Ce n'est pas seulement fumer pendant la grossesse qui est néfaste pour le fœtus, c'est aussi fumer quelques mois auparavant. C'est la conclusion d'une étude menée par des chercheurs français rattachés à l'Institut pour l'avancée des biosciences (Inserm/CNRS/université Grenoble Alpes), publiée dans la revue BMC Medicine ce 7 octobre. Ainsi, arrêter sa consommation de cigarettes avant la grossesse ne suffirait pas à se prémunir de ces méfaits.
Selon ces chercheurs, bien que la consommation de tabac soit dommageable pour le développement du fœtus, les mécanismes en œuvre sont encore mal connus. Néanmoins, de précédentes études expliquent que la consommation de tabac provoque des altérations de méthylation — une forme de modification épigénétique — de l'ADN placentaire. Le placenta joue un rôle crucial dans le développement du fœtus mais est perméable à de nombreux composés chimiques. Or, ces modifications épigénétiques “sont matérialisées par des marques biochimiques présentes sur l'ADN”, explique l'Inserm. Si ces marques sont réversibles, elles ne modifient pas l'ADN mais changent l'expression de gènes. Ce mécanisme donne une plasticité à l'ensemble des cellules qui peuvent ainsi s'adapter à un nouvel environnement en changeant leur comportement.
Les anciennes fumeuses ont des résultats similaires aux fumeuses
Pour observer les conséquences de la consommation de tabac sur le placenta, les chercheurs ont récupéré et analysé de l'ADN placentaire de 568 femmes au moment de l'accouchement.

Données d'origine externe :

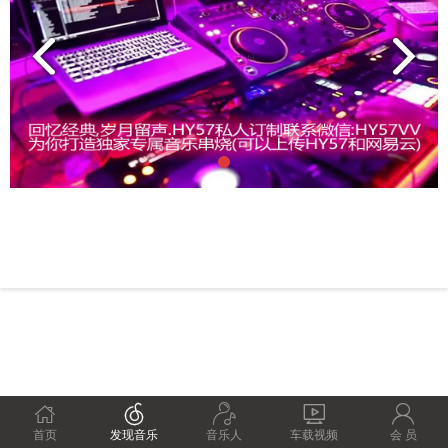





首页
发现音乐
音乐人
车载视频
会 员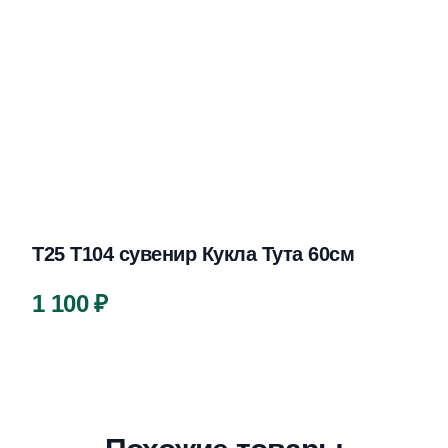
Т25 Т104 сувенир Кукла Тута 60см
Цена
1 100 ₽
Описание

Ils les ont ensuite répartis en trois catégories : non-fumeuses (aucune consommation dans les 3 mois précédant la grossesse et durant cette dernière), anciennes fumeuses (arrêt de la consommation de tabac dans les 3 mois précédant la grossesse), et fumeuses (consommation dans les trois mois précédant la grossesse et durant la grossesse).

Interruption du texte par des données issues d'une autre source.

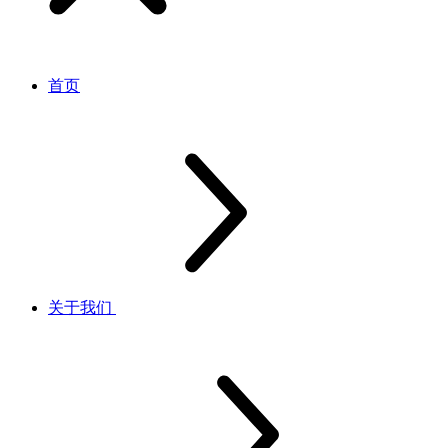
首页
关于我们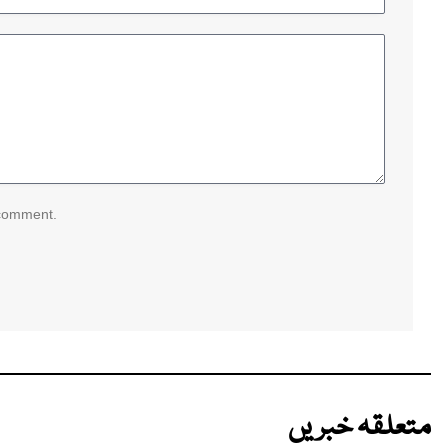
 comment.
متعلقہ خبریں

Chez les “fumeuses”, les scientifiques ont remarqué 178 régions du génome placentaire avec des altérations de méthylation de l'ADN. Or, 26 de ces 178 régions altérées ont également été observées dans le placenta des “anciennes fumeuses”. Ces régions altérées certes moins nombreuses sont cependant clefs puisqu'elles correspondent le plus souvent à des zones dites “amplificatrices”, c'est-à-dire qui contrôlent à distance l'activation ou la répression de gènes. Certains de ces gènes, ici altérés par ricochet, jouent un rôle important dans le développement du fœtus. “Si un grand nombre de régions semble avoir un profil de méthylation normal chez les femmes après arrêt du tabac, la présence de certaines modifications de méthylation de l'ADN dans le placenta de femmes ayant arrêté de fumer avant la grossesse suggère l'existence d'une mémoire épigénétique de l'exposition au tabac”, précise Johanna Lepeule, chercheuse à l'Inserm et directrice de ces travaux.

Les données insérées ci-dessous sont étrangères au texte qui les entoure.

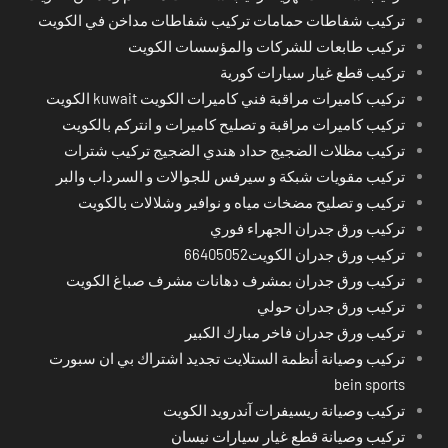
تركيب شفاطات حمامات تركيب شفاطات مداخن في الكويت
تركيب طابعات للشركات والمؤسسات الكويت
تركيب قطع غيار سيارات كورية
تركيب كاميرات مراقبة فني كاميرات الكويت kuwait الكويت
تركيب كاميرات مراقبة و تصليح كاميرات و انتركم بالكويت
تركيب مظلات الضجيج حداد هندي الضجيج تركيب شترات
تركيب مقويات شبكة و سيرفس للجوالات و السرداب والبر
تركيب و تصليح مضخات مياه و نوافير وشلالات بالكويت
تركيب ورق جدران الجهراء فوري
تركيب ورق جدران الكويت66405052
تركيب ورق جدران بمشرف دهانات مشرف صباغ الكويت
تركيب ورق جدران حولي
تركيب ورق جدران فاخر مبارك الكبير
تركيب وصيانة أنظمة الستلايت تجديد اشتراك بي ان سبورت
bein sports
تركيب وصيانة ريسيفرات آندرويد الكويت
تركيب وصيانة قطع غيار سيارات نيسان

Selon elle, des modifications de la méthylation de l'ADN placentaire au niveau des gènes liés au développement du fœtus et des régions "amplificatrices" pourraient en partie expliquer les effets du tabagisme observés sur le fœtus et la santé ultérieure de l'enfant. Le tabac garde donc une influence néfaste sur le corps et notamment le placenta trois mois après son arrêt.